Até agora, uma das melhores séries é a do repórter Décio Lopes, que apresenta A Copa na Europa no Sportv (Net). O episódio filmado na França trouxe os números frios, as provas de que futebol é realmente o maior negócio do planeta: você fica sabendo que a Copa 2002 custou US$ 1 bilhão (declarados) ? para um evento de um mês. "Três vezes mais do que a França gastou no Mundial passado", espanta-se um ex-executivo do comitê organizador francês. Fica sabendo também que a Fifa estima que 400 milhões de pessoas vivem do futebol no mundo.
Algumas produções nacionais nada acrescentam ao torcedor brasileiro, a não ser paisagens exóticas de Coréia e Japão. Um exemplo é Conexão Oriente, do próprio (Sportv), em que entrevistas desinteressantes com gerentes de estádios coreanos seguem entrevistas desinteressantes com vendedores de lojas coreanas, tudo legendado, e definitivamente não funciona o som monocórdio da língua coreana. Legendar sai mais baratinho do que dublar ou narrar, não?
Multicâmeras mixurucas
Os filmes oficiais das Copas, produzidos pela Fifa, estão sendo exibidos um a um. E percebe-se que a irritante prática de dar close na torcida durante jogadas importante é, infelizmente, tão antiga quanto a competição. Rostos, barrigas, limpeza de dentes ? tudo parece interessar aos cinegrafistas. Em 1958, a bola parte do pé de Garrincha rumo ao gol. O diretor de imagens dá um inacreditável corte para o rosto de uma torcedora sueca na arquibancada, e só volta ao campo no momento em que a bola entra! De outra feita, em 70, um jogador chuta, há um corte para o goleiro ? e só se vê a bola entrar. Inacreditável. Como naquele tempo não havia o recurso das "multicâmeras", perde-se a trajetória da bola. Cartão vermelho ? que aliás, só surgiria em 70 ? para os diretores!
Pelas falas dos narradores, nota-se também na seqüência dos documentários crescente antipatia pelo Brasil. A antipatia vira desprezo na Copa de 1974: ao contrário da maioria dos filmes, que começa mostrando a viagem dos vencedores do Mundial anterior rumo ao país-sede dos jogos, para defender seu título, o Brasil tricampeão só aparece na semi-final, na derrota para a Holanda. Seleções africanas e sul-americanas são tratadas como times exóticos que se esforçam para jogar à altura dos poderosos europeus. E cometem faltas "selvagens", enquanto os nobres adversários praticam "divididas duras, porém leais". Bem, isso tudo deve ser impressão de jornalista de país exótico…

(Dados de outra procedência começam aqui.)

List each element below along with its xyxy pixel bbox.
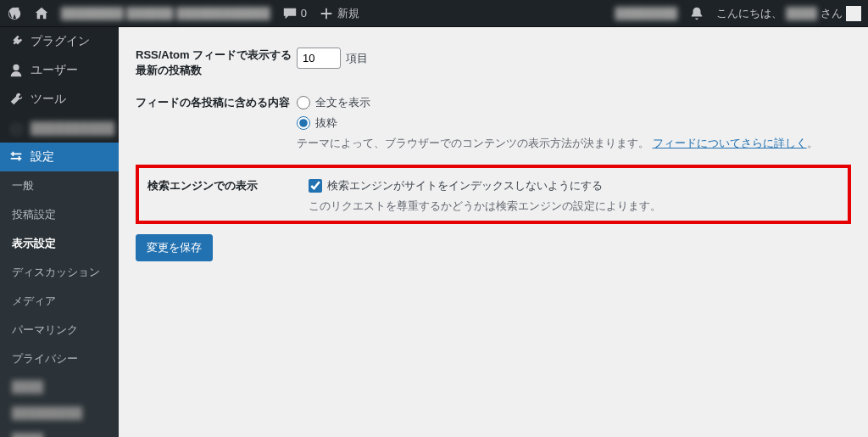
sidebar-item-tools[interactable]: ツール [0, 85, 119, 114]
comment-count-value: 0 [301, 7, 307, 20]
sidebar-sub-general[interactable]: 一般 [0, 171, 119, 200]
user-icon [8, 63, 24, 78]
sidebar-sub-media[interactable]: メディア [0, 287, 119, 316]
new-label: 新規 [337, 6, 359, 21]
main-content: RSS/Atom フィードで表示する最新の投稿数 項目 フィードの各投稿に含める… [119, 27, 868, 437]
greeting-prefix: こんにちは、 [716, 6, 782, 21]
admin-sidebar: プラグイン ユーザー ツール ▢██████████ 設定 一般 投稿設定 表示… [0, 27, 119, 437]
sidebar-item-plugins[interactable]: プラグイン [0, 27, 119, 56]
radio-excerpt[interactable] [297, 116, 310, 130]
sidebar-sub-reading[interactable]: 表示設定 [0, 229, 119, 258]
sidebar-sub-blurred-2[interactable]: █████████ [0, 400, 119, 426]
admin-toolbar: ████████ ██████ ████████████ 0 新規 ██████… [0, 0, 868, 27]
rss-unit: 項目 [346, 51, 368, 66]
sidebar-label: プラグイン [31, 34, 90, 49]
feed-description: テーマによって、ブラウザーでのコンテンツの表示方法が決まります。 フィードについ… [297, 136, 851, 151]
seo-description: このリクエストを尊重するかどうかは検索エンジンの設定によります。 [309, 199, 839, 214]
radio-excerpt-label: 抜粋 [315, 115, 337, 131]
seo-checkbox-label: 検索エンジンがサイトをインデックスしないようにする [327, 178, 603, 193]
notifications-icon[interactable] [689, 6, 704, 21]
sidebar-sub-blurred-3[interactable]: ████ [0, 426, 119, 437]
site-title-blurred[interactable]: ████████ ██████ ████████████ [61, 7, 270, 20]
radio-full-label: 全文を表示 [315, 95, 370, 110]
sidebar-sub-writing[interactable]: 投稿設定 [0, 200, 119, 229]
row-rss-count: RSS/Atom フィードで表示する最新の投稿数 項目 [136, 39, 851, 87]
sliders-icon [8, 149, 24, 165]
new-content[interactable]: 新規 [319, 6, 359, 21]
seo-label: 検索エンジンでの表示 [147, 178, 309, 214]
greeting-suffix: さん [821, 6, 843, 21]
row-search-visibility: 検索エンジンでの表示 検索エンジンがサイトをインデックスしないようにする このリ… [147, 175, 839, 217]
avatar [846, 6, 861, 21]
plug-icon [8, 34, 24, 49]
home-icon[interactable] [34, 6, 49, 21]
comments-count[interactable]: 0 [282, 6, 307, 21]
sidebar-label: 設定 [31, 149, 54, 165]
save-button[interactable]: 変更を保存 [136, 234, 213, 261]
sidebar-item-users[interactable]: ユーザー [0, 56, 119, 85]
wrench-icon [8, 92, 24, 107]
sidebar-sub-discussion[interactable]: ディスカッション [0, 258, 119, 287]
checkbox-discourage-search[interactable] [309, 179, 322, 193]
wp-logo[interactable] [7, 6, 22, 21]
sidebar-sub-permalink[interactable]: パーマリンク [0, 316, 119, 345]
rss-label: RSS/Atom フィードで表示する最新の投稿数 [136, 48, 297, 78]
feed-content-label: フィードの各投稿に含める内容 [136, 95, 297, 151]
rss-count-input[interactable] [297, 48, 341, 69]
sidebar-item-blurred-1[interactable]: ▢██████████ [0, 114, 119, 143]
feed-learn-more-link[interactable]: フィードについてさらに詳しく [653, 137, 807, 149]
blurred-icon: ▢ [8, 120, 24, 136]
sidebar-item-settings[interactable]: 設定 [0, 143, 119, 171]
sidebar-label: ユーザー [31, 63, 78, 78]
toolbar-extra-blurred[interactable]: ████████ [615, 7, 677, 20]
sidebar-label: ツール [31, 92, 66, 107]
username-blurred: ████ [786, 7, 817, 20]
row-feed-content: フィードの各投稿に含める内容 全文を表示 抜粋 テーマによって、ブラウザーでのコ… [136, 87, 851, 160]
howdy[interactable]: こんにちは、 ████ さん [716, 6, 861, 21]
radio-full-text[interactable] [297, 96, 310, 109]
sidebar-sub-blurred-1[interactable]: ████ [0, 373, 119, 400]
sidebar-sub-privacy[interactable]: プライバシー [0, 345, 119, 373]
highlight-box: 検索エンジンでの表示 検索エンジンがサイトをインデックスしないようにする このリ… [136, 165, 851, 224]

Surpresa mesmo foi descobrir o que são afinal as tais multicâmeras, o recurso que os canais pay per view do Sportv estão alardeando como a oitava maravilha da televisão. Reproduzo notinha da página 2 do caderno Copa 2002 do Globo de terça, 27/5:
Todos os ângulos
Nos jogos da seleção brasileira, os quatro canais Premiere Esportes, do Sportv, proporcionarão uma visão da partida sob diferentes ângulos. No Premiere 1, uma câmera no alto do estádio mostrará a movimentação tática dos times. O canal 2 acompanhará um dos times (torcida, banco, jogadores etc.) No 3, as mesmas imagens da outra seleção. O canal 4 exibirá reprises em slow motion dos melhores momentos.
Sinceramente? Muito pouco por R$ 130.